One issue of the above has is that there seems to be no real metric for "Closeness" although maybe something could be developed. e.g., given two equivalent mathematical functions or statements, say point A and B, then how close is A to B? This would be required to visualize such things in a metric space(which is initialize how I conceived of it but not necessarily how it is).
In any case, the question is about such higher meta-mathematical analysis of knowledge. The above applies to just about anything where one thing is transformed into something else through equivalence. Equivalence derivation "moves one element to another along the same "dimension"" and approximate derivations move normal to that dimension.
Is there any theories out there like this that I could read more about?
 A: First off, I'm not altogether what you are saying, let alone what you are asking. 
You argue:

As we know, mathematics is about transforming logical statements into different forms. We use a series of tautological statements to get from point A to point B and hence A and B are equivalent, logically speaking. 

Correction/clarification: mathematics does use tautological statements to get from "point A to point B", but it also uses one directional inferences, e.g., the material conditional, to get from "point C to point D", and implications to get from D to E, hence we can infer there's a way to get from point C to E. One may not, however, "backtrack". $(C\rightarrow D \rightarrow E) \not\Longrightarrow (E \rightarrow D \rightarrow C).$ Also, $[P \land (P\rightarrow Q)] \rightarrow Q$, but we cannot then logically infer that $Q \rightarrow P$. 
So much of the rest of your argument makes little sense, given your characterization of math as consisting strictly of tautologies.
It might help if you take a look at the previous math.SE post: Common Misperceptions About Math

It seems as though you are trying to model, say, the domain of mathematical knowledge, from within that domain by using a field/concept in a sub-domain (e.g., topological space)  which emerged within the very domain you're trying to model.
What I'm trying to say that there seems to be something very "circular" about your thoughts, or analogies...
Though I am very very open to discussing the philosophy of math, perhaps more so, the philosophy of mathematical logic and practice, because I don't think enough mathematicians step "outside" of math to evaluate the assumptions they take as given.  Extraordinary work has been done in the Philosophy of Science, in this respect. Mathematics is as much about the mathematicians doing math (their assumptions as to what we take as true, their conventions which are implicitly adopted or rejected, the degree to which they believe that the work they do can be construed as purely objective, the contexts in which theories emerge, and the people "doing the thinking")... as it is about their thoughts and the products of their work.
Perhaps we need to step out of math (or rather, step into "meta-math" - perhaps higher-order math/logic) to be able to say anything about mathematical knowledge, mathematical thought, mathematical logic, and mathematical practice, rather than trying to model math from within the very conceptual domains/domain which emerged from the very model they may be trying to model.

Book suggestions:


*

*Thinking about Mathematics by Stewart Shapiro.

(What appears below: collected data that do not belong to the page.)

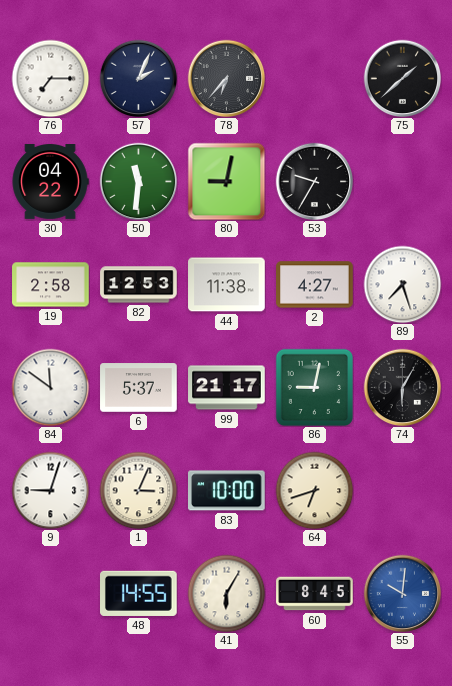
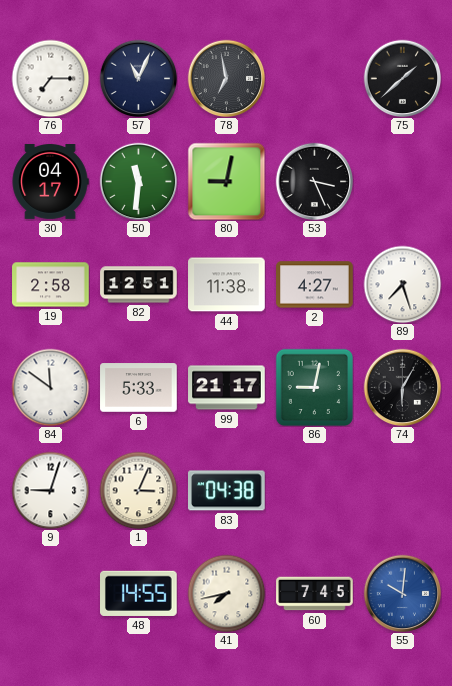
57: 2:04 -> 11:04
78: 6:37 -> 6:58
30: 04:22 -> 04:17
53: 9:35 -> 3:26
82: 12:53 -> 12:51
6: 5:37 -> 5:33
83: 10:00 -> 04:38
64: 6:42 -> none
41: 6:05 -> 7:43
60: 8:45 -> 7:45
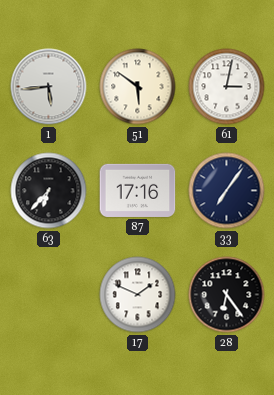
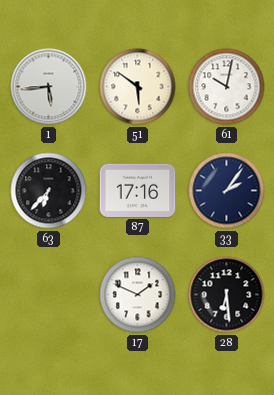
61: 3:02 -> 10:02
33: 7:06 -> 2:06
28: 6:24 -> 6:29
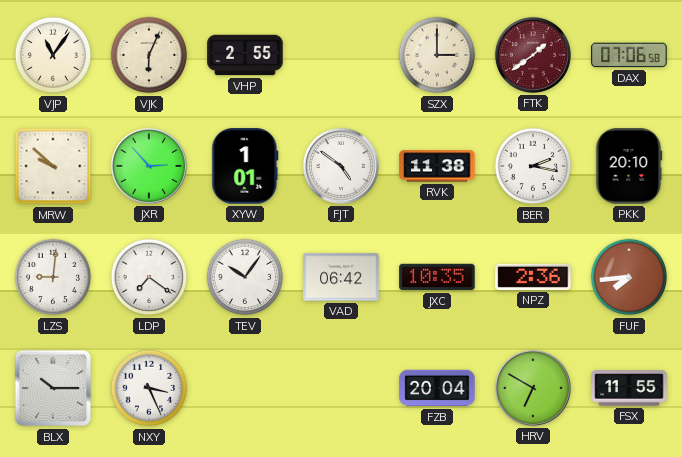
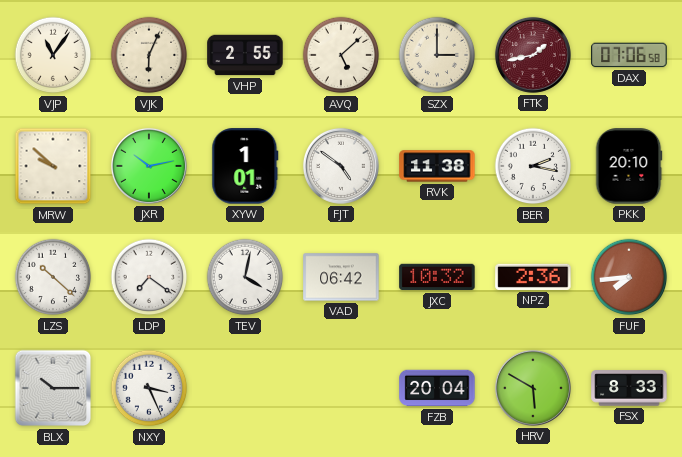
AVQ: none -> 5:08
FTK: 1:39 -> 1:43
JXR: 2:53 -> 10:13
LZS: 9:01 -> 10:22
TEV: 10:06 -> 4:02
JXC: 10:35 -> 10:32
HRV: 6:50 -> 5:50
FSX: 11:55 -> 8:33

*Philosophy of Mathematics: Selected Readings by Paul-Benacerraf and Hilary Putnam.

A: You might be interested in reading about "topological psychology", which has aspects very similar to what you're asking about. This approach seems to have begun with Kurt Lewin's 1936 book Principles Of Topological Psychology. I remember looking at this book sometimes when I was in the library back in the 1970s as an undergraduate, but I could never figure out whether there was anything quantifiably non-trivial in the book.
Googling psychology AND topology seems to suggest that others have gone down the same road that Lewin did. See, for example, Topological Foundations of Cognitive Science by Barry Smith.